CVE-2025-5977 is a critical SQL Injection vulnerability identified in version 1.0 of the code-projects School Fees Payment System. The flaw exists in the processing of the /datatable.php file, specifically through manipulation of the 'sSortDir_0' parameter. This parameter is used in a way that allows an attacker to inject arbitrary SQL commands into the backend database query without any authentication or user interaction. The vulnerability is remotely exploitable over the network, meaning an attacker can trigger it without prior access or credentials. The injection can lead to unauthorized data disclosure, data modification, or potentially full compromise of the database and underlying system.

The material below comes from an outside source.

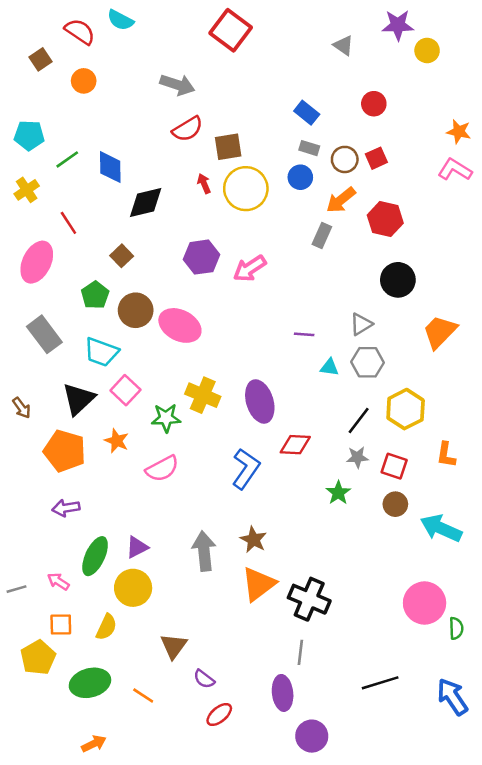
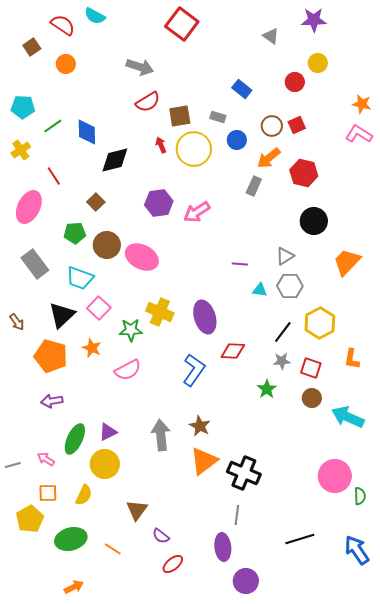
yellow circle: (427, 50) -> (318, 63), moved
gray rectangle: (309, 148) -> (218, 117), moved
green pentagon: (95, 295) -> (75, 233), turned 30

Although the CVSS 4.0 score is 6.9 (medium severity), the lack of authentication and remote exploitability elevate the risk, especially in environments where sensitive financial and personal data are processed. No official patches or mitigations have been published yet, and while no known exploits are currently observed in the wild, the public disclosure increases the likelihood of exploitation attempts. The vulnerability impacts the confidentiality, integrity, and availability of the affected system, as attackers could extract sensitive student and payment data, alter payment records, or disrupt payment processing services.

For European organizations, especially educational institutions and financial departments managing school fee payments, this vulnerability poses a significant risk. Exploitation could lead to exposure of personally identifiable information (PII) of students and parents, financial transaction details, and internal payment records. This could result in regulatory non-compliance with GDPR due to data breaches, financial fraud, reputational damage, and operational disruption of fee collection processes. Given the critical nature of educational services and their reliance on timely fee processing, exploitation could also impact service availability, causing administrative delays and loss of trust among stakeholders. Furthermore, attackers could leverage this vulnerability as a foothold to pivot into broader internal networks, increasing the risk of wider organizational compromise.

Immediate mitigation should include implementing input validation and parameterized queries or prepared statements to prevent SQL injection in the /datatable.php file, particularly sanitizing the 'sSortDir_0' parameter. Organizations should conduct a thorough code review of the payment system to identify and remediate similar injection points. If patching is not yet available, deploying a Web Application Firewall (WAF) with custom rules to detect and block suspicious SQL injection payloads targeting this parameter can reduce risk. Network segmentation should be enforced to limit access to the payment system backend. Logging and monitoring should be enhanced to detect anomalous queries or access patterns indicative of exploitation attempts. Additionally, organizations should prepare incident response plans specific to potential data breaches involving payment systems. Finally, consider migrating to updated or alternative payment systems with active security support if remediation is delayed.